Кто чувствует библейский язык, без труда поймет, что «начало», о коем идет речь в обоих случаях, – нечто большее, нежели временная категория Big Bang[35], темпоральная точка отсчета, момент нуля, исходный пункт физической длительности. Уже греческое ἀρχή имеет исключительно богатую семантику онтологического «принципа» («принцип», сиречь principium, и есть нормальный латинский перевод греческого «ἀρχή», в частности, для обоих обсуждаемых текстов, которые в переводе Вульгаты звучат соответственно: «In principio erat Verbum»[36] и «In principio creavit Deus coelum et terram»[37]). Это семантика бытийственного основания, истока бытия (ср. немецкие Urgrund и Ursprung[38]). Когда Ориген писал свое сочинение Περὶ ἀρχῶν, «О началах», он имел в виду именно говорить о «принципах» и «основаниях» сущего. Но пойдем дальше: в обоих библейских текстах за греческим словом стоит семитская семантика. Еврейское bǝrē’šīṯ – одного корня со словом rō’š, «голова». Акила[39], пытавшийся во II столетии сделать новый греческий перевод Ветхого Завета на основах строгого буквализма, чтобы превзойти сколь угодно угловатой точностью Септуагинту, перевел «берешит» не «в начале», а «в главном», ἐν κεφαλαίῳ. Слово Божие – не просто «содетельная причина», causa efficiens, по аристотелевско-схоластической терминологии, и через эту причинную функцию – временное начало всех мировых процессов; Оно являет Собою также «формальную» и «целевую» причину сущего, как «Главное» – Первообраз первообразов и Цель целей.

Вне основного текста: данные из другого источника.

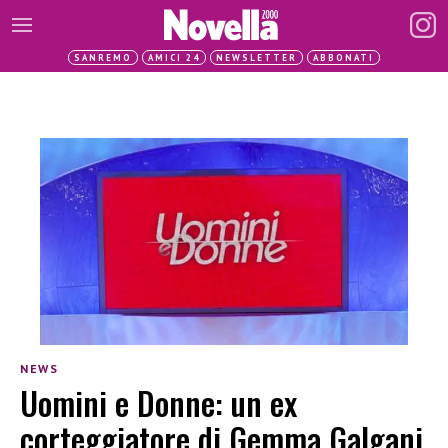
SANREMO
AMICI 24
NEWSLETTER
ABBONATI
NEWS
Uomini e Donne: un ex
corteggiatore di Gemma Galgani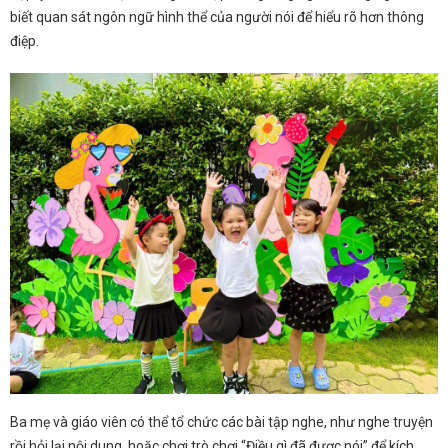
biết quan sát ngôn ngữ hình thể của người nói để hiểu rõ hơn thông
điệp.
Ba mẹ và giáo viên có thể tổ chức các bài tập nghe, như nghe truyện
rồi hỏi lại nội dung, hoặc chơi trò chơi “Điều gì đã được nói” để kích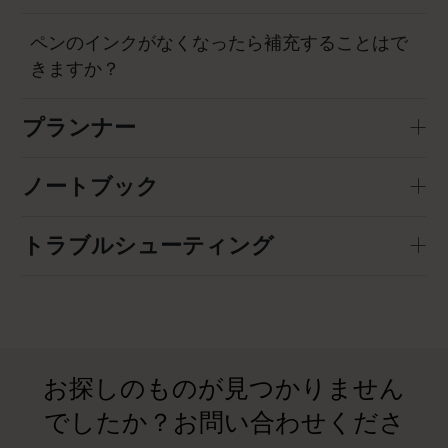
ペンのインクがなくなったら補充することはで
きますか？
プランナー
ノートブック
トラブルシューティング
お探しのものが見つかりません
でしたか？お問い合わせくださ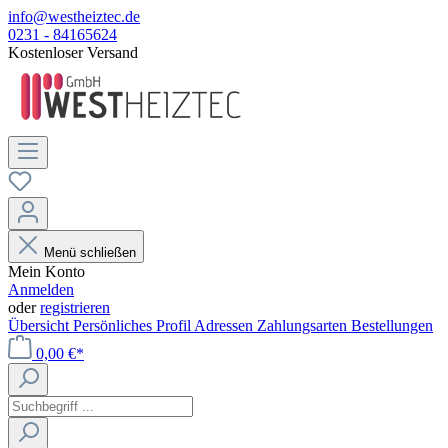
info@westheiztec.de
0231 - 84165624
Kostenloser Versand
Menü schließen
Mein Konto
Anmelden
oder
registrieren
Übersicht
Persönliches Profil
Adressen
Zahlungsarten
Bestellungen
0,00 €*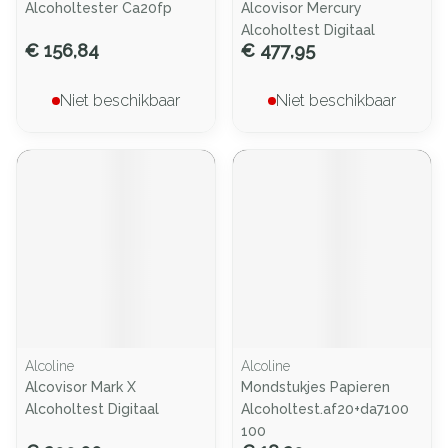
Alcoholtester Ca20fp
Alcovisor Mercury
Alcoholtest Digitaal
€ 156,84
€ 477,95
Niet beschikbaar
Niet beschikbaar
Alcoline
Alcoline
Alcovisor Mark X
Mondstukjes Papieren
Alcoholtest Digitaal
Alcoholtest.af20+da7100
100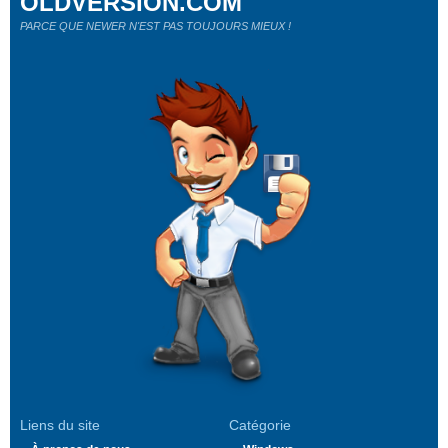
OLDVERSION.COM
PARCE QUE NEWER N'EST PAS TOUJOURS MIEUX !
Liens du site
Catégorie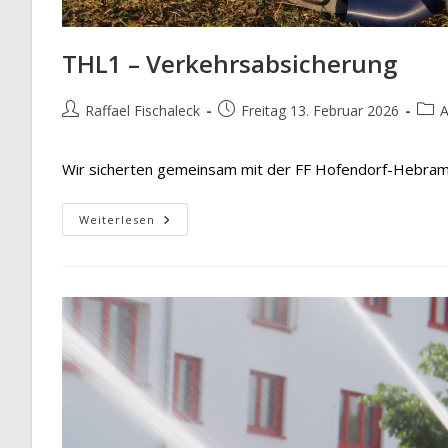
THL1 – Verkehrsabsicherung
Beitrags-
Beitrag
Beit
Raffael Fischaleck
Freitag 13. Februar 2026
A
Autor:
veröffentlicht:
Kate
Wir sicherten gemeinsam mit der FF Hofendorf-Hebram
THL1
Weiterlesen
–
Verkehrsabsicherung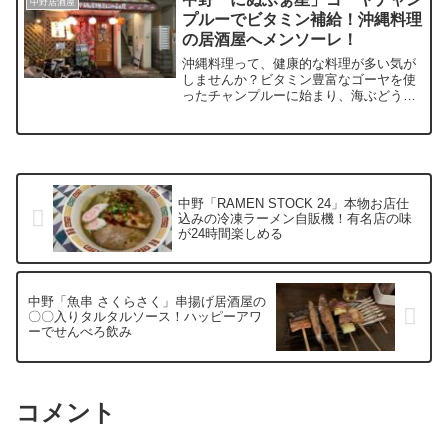
中野居酒屋
身や炙りはもちろん、チャーハンから鯖
プルーでビタミン補給！沖縄料理
サンドまでランキングをつけるのが難し
の居酒屋へメンソーレ！
い鯖料理パラダイスのおすすめ居酒屋
沖縄料理って、健康的な料理が多い気が
しませんか？ビタミン豊富なゴーヤを使
ったチャンプルーに始まり、海ぶどうや
もずくなど、海の恵みをふんだんに吸収
した食べ物達。そんな沖縄郷土料理と泡
盛があれば、素敵な晩酌が出来ると思い
ませんか？今日は中野の「にぬふぁ星」
こじんまりとした店で柑橘系の爽やかさ
を感じられる唐揚げをご賞味あれ。
中野「RAMEN STOCK 24」本物お店仕
込みの冷凍ラーメン自販機！有名店の味
が24時間楽しめる
中野「魚串 さくらさく」串揚げ居酒屋の
〇〇入りタルタルソース！ハッピーアワ
ーでせんべろ飲み
コメント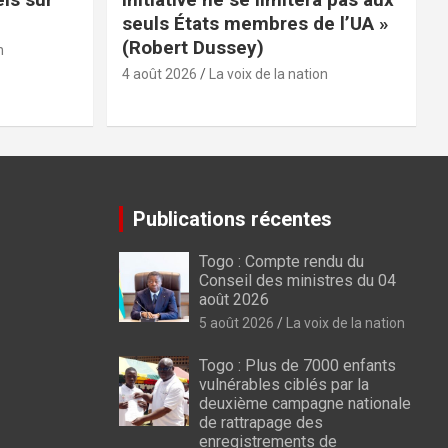
seuls États membres de l’UA »
(Robert Dussey)
n
4 août 2026
La voix de la nation
Publications récentes
Togo : Compte rendu du
Conseil des ministres du 04
août 2026
5 août 2026
La voix de la nation
Togo : Plus de 7000 enfants
vulnérables ciblés par la
deuxième campagne nationale
de rattrapage des
enregistrements de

Нужно быть холодным доктринером-деистом в вольтерьянском стиле, чтобы, допуская, что Бог, или, на языке деизма, «Божество», l’Être Suprême[40], говорило с творением в домирном акте творчества, – настаивать, будто после Оно погрузилось в полную бессловесность и уже ничего больше не сказало и не говорит нам, замкнувшись в Себе Самом.
Можно понять вывод, который сделал из этой концепции Альфред де Виньи, предложивший мудрецу «ответить холодным молчанием на вечное молчание Божества» («le silence éternel de la Divinité»)[41]. Впрочем, молчание – не совсем подходящее слово. Молчание тоже может быть безмолвием мистическим, то есть особым (и даже особенно сильным) окликанием (не только Бог, но даже люди умеют иногда «многозначительно молчать»); оно может быть, как «духовная ночь» Хуана де ла Крус[42], паузой в диалоге, плодотворно мучащей собеседника и структурирующей диалог. Нет, Виньи, как деисты, представление которых он делает предметом поэтической рефлексии, имеет в виду простое и пустое отсутствие коммуникации. Но такой бог, не безмолвствующий, а всего-навсего бессловесный, «некоммуникабельный», существует только в мрачном интеллектуальном воображении новоевропейского вольнодумства.
Общечеловеческая религиозная интуиция устами язычников, иудеев, мусульман и христиан согласно утверждает противоположное. В этом пункте она едина. Дальше, однако, начинается великое разделение умов.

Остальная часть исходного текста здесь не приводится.